With this in mind, what I see right now is essentially a SSH wrapper to
delegate command executions to a remote side and get back some data that
can be processed locally.

What I am not sure about right now is how to deal with input files and if
it should be part of jip to take care of syncing the files automatically.
But I would probably suggest to start with the SSH wrapper only. File
syncing is for sure nice to have, but as you already mentioned, you could
also simply use something like rsync.

Best,
-Thasso

2014-10-07 14:27 GMT+02:00 John Didion <notifications@github.commailto:notifications@github.com>:

Thanks for the response! The use case I was thinking of is that sometimes
I want to run jobs on the cluster and sometimes I want to run them on my
local machine. It would be nice to manage both things from my local
desktop. If you have all of the commands going over ssh, then I don’t think
you need to have anything installed on the remote machine except the
scripts that actually get executed (and the data, of course, but it’s
beyond the scope of JIP to manage that). The scripts could just be copied
to the remote server via scp, or kept in sync via rsync.
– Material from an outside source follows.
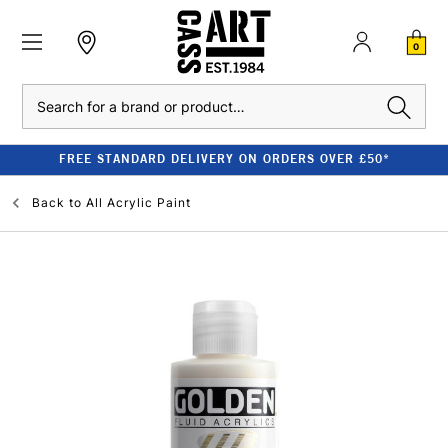
0
Search
FREE STANDARD DELIVERY ON ORDERS OVER £50*
Back to
All Acrylic Paint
I’d be happy to
contribute to development to make this a part of JIP, but I first I would
want to work with you on a plan for the best way to implement it.

Thanks,

John Didion, PhD
Postdoctoral Fellow
Collins Lab, NHGRI

On Oct 7, 2014, at 8:07 AM, thasso <notifications@github.commailto:notifications@github.com<mailto:
notifications@github.commailto:notifications@github.com>> wrote:

Hey,

there is currently no way to talk to the remote side directly. The way we
use the system on a "remote" cluster is to first ssh to the login node and
then install, configure and use jip there. I was in fact thinking about
adding a thin "remote" layer on to so you could execute commands directly
from your local machine, and we might still implement something like this,
but none the less, jip needs to always be installed and available on the
remote cluster/login node. The reason for this is that the jobs interact
directly with the job database and do not do this through a server. This
avoid starting a server on your cluster and you don't need to enable
connection from and to your compute cluster.

I hope it helps!

If you find a need for a thin client that you can use directly from your
workstation, feel free to explain your use case in a bit more here and we
can see if we can do something about it.


Reply to this email directly or view it on GitHub<
https://github.com/thasso/pyjip/issues/55#issuecomment-58174142>.
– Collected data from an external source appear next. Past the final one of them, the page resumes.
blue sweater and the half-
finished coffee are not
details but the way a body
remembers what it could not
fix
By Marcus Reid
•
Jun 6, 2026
Reply to this email directly or view it on GitHub
#55 (comment).


Reply to this email directly or view it on GitHubhttps://github.com//issues/55#issuecomment-58179348.

@jdidion
Copy link
Author

jdidion commented Oct 10, 2014

I’ve thought through this some more, and I think I have a good plan. The model I am working with is that there will be two separate JIP databases, one on the local machine and one on the remote cluster. For a job submitted from the local machine to the remote cluster (via the new ‘remote’ command described below), a placeholder will be inserted into the local database marking that job as a remote job. Subsequent calls to ‘jip jobs’ will fetch job information from the remote machine and update the placeholder records in the local database. That way, a user can track all job information in his local database even if some jobs are submitted locally and some are submitted remotely.

New commands:

  • create: creates a job in the local database, but does not execute it. This job could be run at a later time (with changes to jip_run.py) and/or migrated (see below).
  • migrate: copy job information from one database to another via ssh (other transport mechanisms, such as REST, could be supported later).
  • remote: send a command and arguments to a remote instance of JIP via ssh. Sending a remote run or submit command will first ensure that the specified scripts and/or tools are available on the remote machine, and if not will copy them to the remote machine from the local machine (migrate will also do this). Sending a remote run or submit command will also insert a placeholder record into the local database. Subsequent calls to ‘jobs’ or any of the job manipulation commands will read the results of the remote command and update the placeholder record in the local database.

I think these changes should be fairly transparent to current users, i.e. it wouldn’t affect how they currently do things. There would have to be some kind of database migration step to upgrade the database schema for current users that want to take advantage of the new work flow, but I think SQLAlchemy has facilities for that.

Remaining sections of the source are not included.